Political turmoil in the Central African Republic is having an impact on the fight to end the threat posed by the Lord’s Resistance Army.
Political turmoil in the Central African Republic, where a rebel alliance has forced out the country’s president, is having an impact on another struggle in the region, the decades-long fight to end the threat posed by the Lord’s Resistance Army.
Officials in Uganda, where the LRA long terrorized the civilian population, announced that they have temporarily paused counter-LRA operations in the C.A.R. to evaluate the evolving situation there and consult with the African Union. The United States and other regional partners also are reviewing the situation.
The C.A.R. is at the center of the hunt for Joseph Kony and other LRA leaders. A number of LRA fighters and non-combatants have abandoned the LRA and come out of the bush in the C.A.R. in recent months. While reduced to what is believed to be a force of just a few hundred fighters, the LRA has been operating in the C.A.R.’s vast forests and has evaded capture and justice for years. It has killed thousands of civilians and terrorized and displaced thousands more.

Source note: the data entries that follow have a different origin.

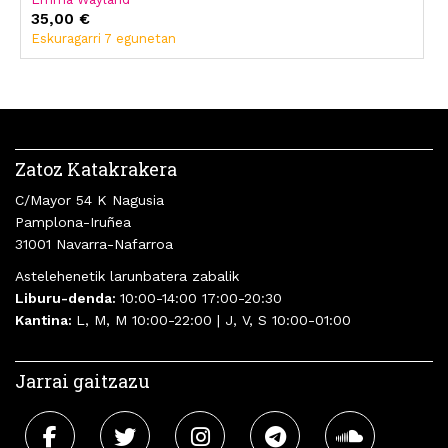
35,00 €
Eskuragarri 7 egunetan
Zatoz Katakrakera
C/Mayor 54 K Nagusia
Pamplona-Iruñea
31001 Navarra-Nafarroa
Astelehenetik larunbatera zabalik
Liburu-denda:
10:00-14:00 17:00-20:30
Kantina:
L, M, M 10:00-22:00 | J, V, S 10:00-01:00
Jarrai gaitzazu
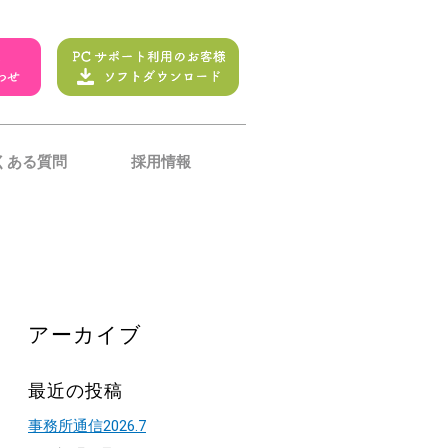
くある質問
採用情報
アーカイブ
最近の投稿
事務所通信2026.7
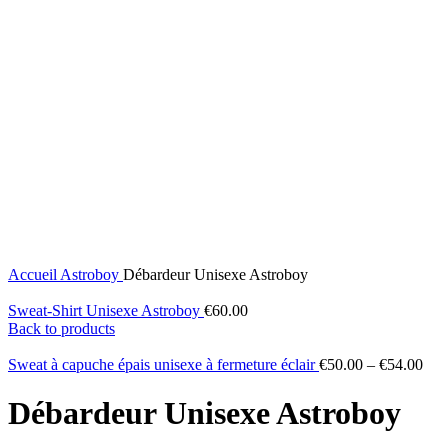
Click to enlarge
Accueil
Astroboy
Débardeur Unisexe Astroboy
Sweat-Shirt Unisexe Astroboy
€
60.00
Back to products
Sweat à capuche épais unisexe à fermeture éclair
€
50.00
–
€
54.00
Débardeur Unisexe Astroboy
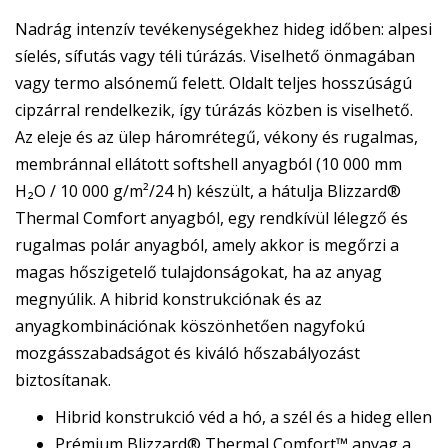
Nadrág intenzív tevékenységekhez hideg időben: alpesi
síelés, sífutás vagy téli túrázás. Viselhető önmagában
vagy termo alsónemű felett. Oldalt teljes hosszúságú
cipzárral rendelkezik, így túrázás közben is viselhető.
Az eleje és az ülep háromrétegű, vékony és rugalmas,
membránnal ellátott softshell anyagból (10 000 mm
H₂O / 10 000 g/m²/24 h) készült, a hátulja Blizzard®
Thermal Comfort anyagból, egy rendkívül lélegző és
rugalmas polár anyagból, amely akkor is megőrzi a
magas hőszigetelő tulajdonságokat, ha az anyag
megnyúlik. A hibrid konstrukciónak és az
anyagkombinációnak köszönhetően nagyfokú
mozgásszabadságot és kiváló hőszabályozást
biztosítanak.
Hibrid konstrukció véd a hó, a szél és a hideg ellen
Prémium Blizzard® Thermal Comfort™ anyag a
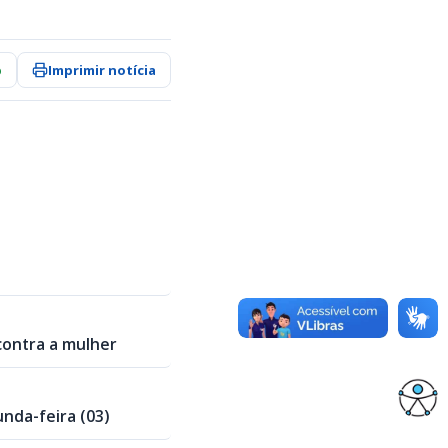
p
Imprimir notícia
 contra a mulher
nda-feira (03)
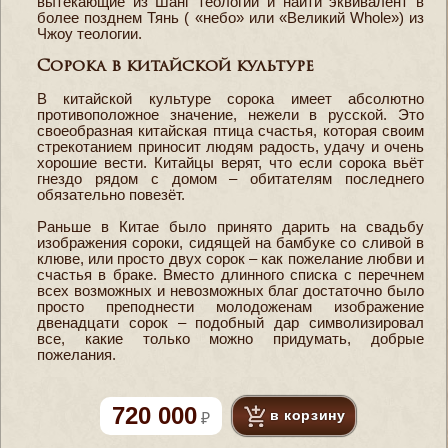
вытекающие из Шанг теологии и найти эквивалент в
более позднем Тянь ( «небо» или «Великий Whole») из
Чжоу теологии.
Сорока в китайской культуре
В китайской культуре сорока имеет абсолютно
противоположное значение, нежели в русской. Это
своеобразная китайская птица счастья, которая своим
стрекотанием приносит людям радость, удачу и очень
хорошие вести. Китайцы верят, что если сорока вьёт
гнездо рядом с домом – обитателям последнего
обязательно повезёт.
Раньше в Китае было принято дарить на свадьбу
изображения сороки, сидящей на бамбуке со сливой в
клюве, или просто двух сорок – как пожелание любви и
счастья в браке. Вместо длинного списка с перечнем
всех возможных и невозможных благ достаточно было
просто преподнести молодоженам изображение
двенадцати сорок – подобный дар символизировал
все, какие только можно придумать, добрые
пожелания.
720 000
в корзину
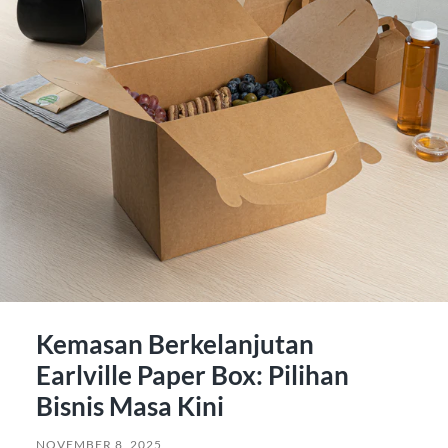
Kemasan Berkelanjutan
Earlville Paper Box: Pilihan
Bisnis Masa Kini
NOVEMBER 8, 2025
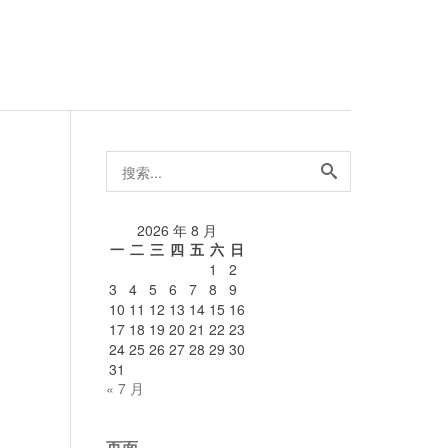
搜
索...
论
2026 年 8 月
一
二
三
四
五
六
日
1
2
3
4
5
6
7
8
9
10
11
12
13
14
15
16
17
18
19
20
21
22
23
24
25
26
27
28
29
30
31
« 7 月
页面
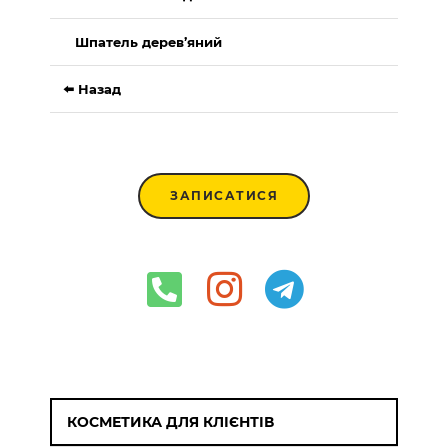
Шпатель дерев’яний
⬅️ Назад
ЗАПИСАТИСЯ
КОСМЕТИКА ДЛЯ КЛІЄНТІВ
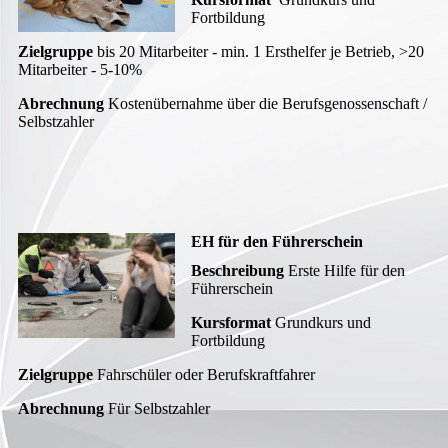
Fortbildung
Zielgruppe
bis 20 Mitarbeiter - min. 1 Ersthelfer je Betrieb, >20
Mitarbeiter - 5-10%
Abrechnung
Kostenübernahme über die Berufsgenossenschaft /
Selbstzahler
EH für den Führerschein
Beschreibung
Erste Hilfe für den
Führerschein
Kursformat
Grundkurs und
Fortbildung
Zielgruppe
Fahrschüler oder Berufskraftfahrer
Abrechnung
Für Selbstzahler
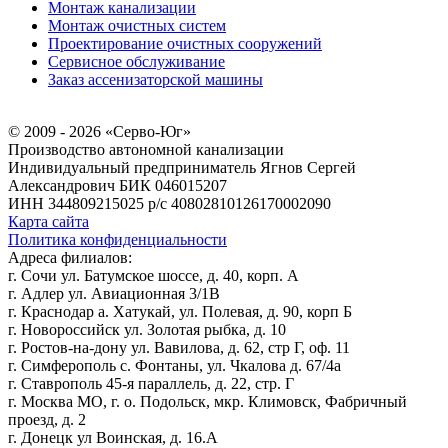
Монтаж канализации
Монтаж очистных систем
Проектирование очистных сооружений
Сервисное обслуживание
Заказ ассенизаторской машины
© 2009 - 2026 «Серво-Юг»
Производство автономной канализации
Индивидуальный предприниматель Ягнов Сергей
Александрович
БИК 046015207
ИНН 344809215025
р/с 40802810126170002090
Карта сайта
Политика конфиденциальности
Адреса филиалов:
г. Сочи ул. Батумское шоссе, д. 40, корп. А
г. Адлер ул. Авиационная 3/1В
г. Краснодар а. Хатукай, ул. Полевая, д. 90, корп Б
г. Новороссийск ул. Золотая рыбка, д. 10
г. Ростов-на-дону ул. Вавилова, д. 62, стр Г, оф. 11
г. Симферополь с. Фонтаны, ул. Чкалова д. 67/4а
г. Ставрополь 45-я параллель, д. 22, стр. Г
г. Москва МО, г. о. Подольск, мкр. Климовск, Фабричный
проезд, д. 2
г. Донецк ул Воинская, д. 16.А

C.A.R. troops have been involved in operations to end the LRA threat as part of an African Union task force. The illegal seizure of power by the Seleka alliance, condemned by the A.U. and international community, affected the C.A.R.’s role in this effort. The task force partners are looking for a way to move forward and ensure continued progress toward ending the LRA threat.
Over the past year, these efforts have made considerable progress. The number of people killed by the LRA has fallen and regional forces have captured or killed several senior commanders. The United States has been actively supporting the operations, providing logistical, communications and intelligence support, as well as a small cadre of military advisers. We are also providing aid to empower communities affected by the LRA, expand information networks, deliver humanitarian relief and reintegrate vulnerable populations.
During the pause, U.S. military advisors are continuing their activities in other parts of the region, including South Sudan and the Democratic Republic of the Congo, and hope to resume counter-LRA efforts in C.A.R. We remain fully committed to supporting the efforts to end the LRA threat and continue to look for new tools to enhance these efforts. Demonstrating our strong commitment to bringing top LRA figures to justice, on April 3, the United States announced rewards for up to $5 million for information leading to the arrest, transfer or conviction of Joseph Kony, Okot Odhiambo and Dominic Ongwen.
We call on leaders in Bangui to establish a legitimate and inclusive transitional government and to uphold C.A.R.’s commitment to collaborate with the African Union and region to counter the LRA.